Cela supprime le temps de latence. Mais cela signifie aussi que le satellite peut couvrir le tiers de surface terrestre. Le satellite passe au-dessus de nos têtes à grande vitesse et disparaît à l’horizon. Pour maintenir le contact, il faut qu’un autre satellite prenne le relais et ensuite un autre, et ce, sans arrêt.
Le projet Starlink d’Elon Musk
Voilà pourquoi Elon Musk compte lancer 12 000 satellites pour faire fonctionner le réseau Starlink en continu.
12 000 satellites : cela semble beaucoup?
Et bien ça l’est encore plus qu’on peut le penser. Il y a aujourd’hui, 2 600 satellites en orbite autour de la terre. Cela comprend toutes les formes de satellites : satellites de communications, satellites scientifiques et satellites militaires.
Or, Starlink annonce 12 000 satellites. Il s’agit bien sûr de tous petits satellites qui ont la taille d’une boîte de chaussures. En comparaison, les satellites de communications géostationnaires sont des mastodontes. Mais pour communiquer sur quelques centaines de kilomètres, ça suffit.
Aujourd’hui, Starlink a déjà placé 600 satellites en orbite. Le service est déjà testé dans la partie nord des États-Unis et dans le sud du Canada.
On estime que la phase commerciale commencera à la fin de l’année.
Autant dire que c’est une révolution qui se prépare. On estime que 40% de la population mondiale n’a pas accès à Internet. Du jour au lendemain, il n’y aura plus de zones d’ombre sur terre.
Mais Elon Musk n’a pas lancé le système Starlink pour que vous ayez le plaisir d’avoir accès à Internet depuis votre chalet de montagne durant les fins de semaine. Il ne l’a même pas fait pour les Africains ou les Indiens qui n’ont pas accès à Internet ou au téléphone.

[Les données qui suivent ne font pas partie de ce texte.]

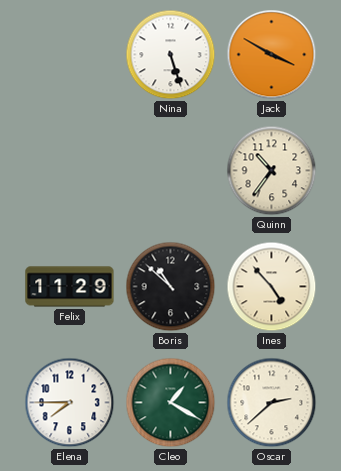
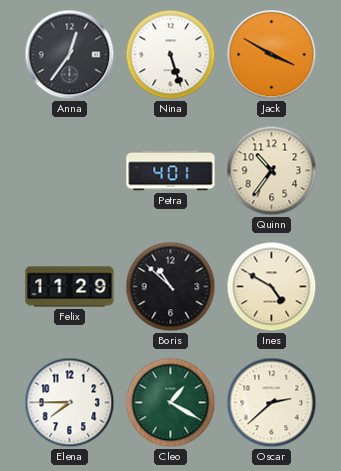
Anna: none -> 12:36
Petra: none -> 4:01
Ines: 4:53 -> 4:50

Non, ce qui est en jeu est l’Internet des objets. J’ai mentionné au début la voiture autonome. Mais demain, tous les objets seront intelligents, pas seulement la voiture. Il faudra relier des milliards d’objets, mobiles ou pas.
Le satellite est fait pour répondre à cette demande massive.
Les concurrents de Starlink
Voilà pourquoi Elon Musk a lancé Starlink. Mais il n’est pas seul dans l’espace. D’autres joueurs sont également en train de déployer leurs réseaux de satellites :
- Le concurrent le plus direct est le projet Kuiper de Jeff Bezos, le grand patron d’Amazon – l’homme le plus riche du monde. Annoncé ce printemps, le projet consiste à lancer une constellation de plus de 3 2000 satellites.
- Un autre concurrent est OneWeb qui a déjà lancé 74 satellites et compte en lancer 650. Le projet avait déclaré faillite en mars, mais il a immédiatement été relancé par la compagnie de télécommunications indienne Bharti, avec l’aide du gouvernement britannique.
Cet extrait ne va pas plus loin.